Looking up on Park Avenue

There are many parks in New York.  Every park is not only park - it    is also a outdoor gallery featuring  works of temporary public art.  Hundreds of artists have exhibited their works in New York City parks, demonstrating an astonishing array of styles, forms, materials and conceptions. Through collaborations with a diverse group of arts organizations and artists, New Parks brings to the public both experimental and traditional art in many park locations.  The Park Avenue malls provide a unique opportunity to display works of art.

Last year   seven sculptures  by Santiago Calatrava,  a Spanish neofuturistic architect were installed  on  Park Avenue. Santiago Calatrava  designed   World Trade Center transit terminal and will rebuild St. Nicholas Greek Orthodox Church on Ground Zero.
This year a   Looking Up, a 33.3-foot-tall stainless steel sculpture by the  New York-based artist Tom Friedman is installed on Park Avenue.
 Born in St.
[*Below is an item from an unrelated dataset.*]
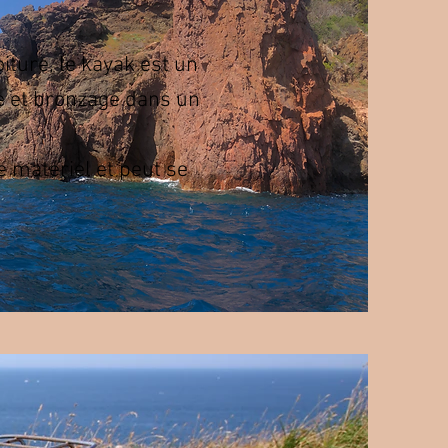
iture, le kayak est un
de et bronzage dans un
e matériel et peut se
Louis, Massachusetts in 1965, Friedman has had numerous solo shows over his career including ones at the Museum of Modern Art, New York; the New Museum of Contemporary Art, New York; the Museum of Contemporary Art, Chicago and the South London Gallery.


 Friedman uses all kinds of everyday material — sugar cubes, masking tape, toothpicks — to make hyper-real objects like a piece of white sandwich bread or a pizza made of styrofoam.
The work, called "Looking Up," features a steely figure with elongated limbs and its head tilted upward, meant to evoke the complex relationship New Yorkers have with the world above them.


 The foundation of "Looking Up" was created using a 3D-printer and then Friedman and his crew texturized the form by pressing frying pans and other household items into the foam material before casting it in stainless steel.
The first example of this edition is permanently installed at the Laguna Gloria Campus of The Contemporary Austin in Texas.